What to produce: Would you return the data below exactly as it stands, with every picture left out?

[Page images and extracted text]
/---

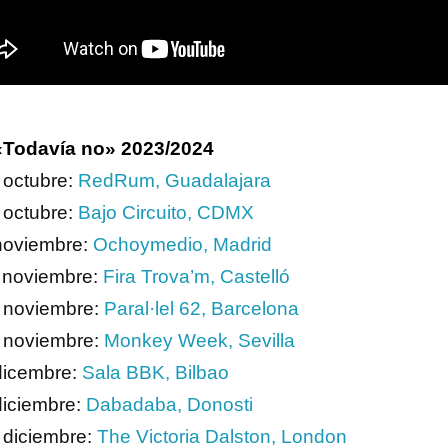
«Todavía no» 2023/2024
 octubre:
RedRum, Guadalajara
 octubre:
Bajo Circuito, CDMX
noviembre:
Ochoymedio, Madrid
 noviembre:
Fira Trova’m, Castelló
 noviembre:
Paral·lel 62, Barcelona
 noviembre:
Monkey Week, Sevilla
dicembre:
Sala BBK, Bilbao
diciembre:
Dabadaba, Donosti
 diciembre:
The Victoria Dalston, London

\---

Answer for this exercise:
«Todavía no» 2023/2024
 octubre:
RedRum, Guadalajara
 octubre:
Bajo Circuito, CDMX
noviembre:
Ochoymedio, Madrid
 noviembre:
Fira Trova’m, Castelló
 noviembre:
Paral·lel 62, Barcelona
 noviembre:
Monkey Week, Sevilla
dicembre:
Sala BBK, Bilbao
diciembre:
Dabadaba, Donosti
 diciembre:
The Victoria Dalston, London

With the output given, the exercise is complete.